Now we can test how well our algorithm does when given very small amounts of training data.

In [None]:
train_props = np.arange(.01,.15, .05)
n_trials = 10
accuracies = np.zeros((train_props.shape[0], n_trials))
for i in range(train_props.shape[0]):
    print "Testing proportion %f" % (train_props[i],)
    for j in range(n_trials):
        w = np.zeros((X.shape[1],1))
        X_train, X_test, y_train, y_test = train_test_split(X,
                                                            y,
                                                            train_size=train_props[i],
                                                            random_state = j)
        w_f, _, _ = nesterov_descent_multi_alpha(w, X_train, y_train, 10**6.45, 50, 1000)
        accuracies[i,j] = np.mean((X_test.dot(w_f) > 0.5) == y_test)

In [None]:
plt.plot(train_props, accuracies.mean(axis=1),'b.')
plt.xlabel('proportion of data used for training')
plt.ylabel('model accuracy')

### Choosing the right value for $\alpha$

This looks like it helped quite a bit for $6\%$ and $11\%$ of the training data, but perhaps not as dramatically as we might have wanted for $1\%$.  This is where we face to question: "How can one tune a machine learning algorithm?"

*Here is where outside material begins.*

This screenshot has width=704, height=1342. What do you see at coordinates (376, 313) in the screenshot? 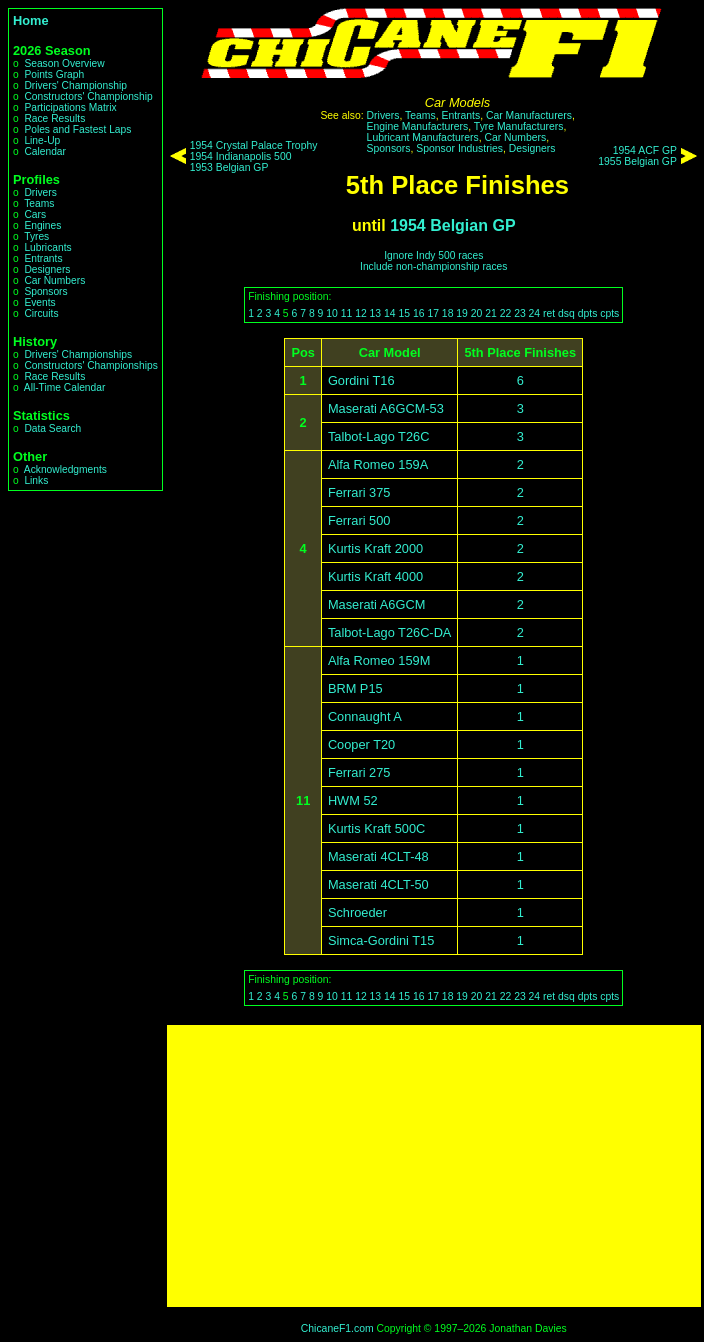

Come up with some ways that you might use to set the value of $\alpha$.  These could be methods that are specific to regularized linear regression or methods that can work for any machine learning algorithm that has a tunable parameter.

Scikit-learn provdies some [beautiful methods](http://scikit-learn.org/stable/modules/grid_search.html#grid-search) for solving this problem in a principled fashion.  Take some time to investigate these methods.  Try them out on the smile dataset and see if you can improve the performance of the model when faced with a low number of traning examples.  Scikit-learn also provides a model sklearn.linear_model.Ridge that supports regularization (so we don't necessarily have to use our own).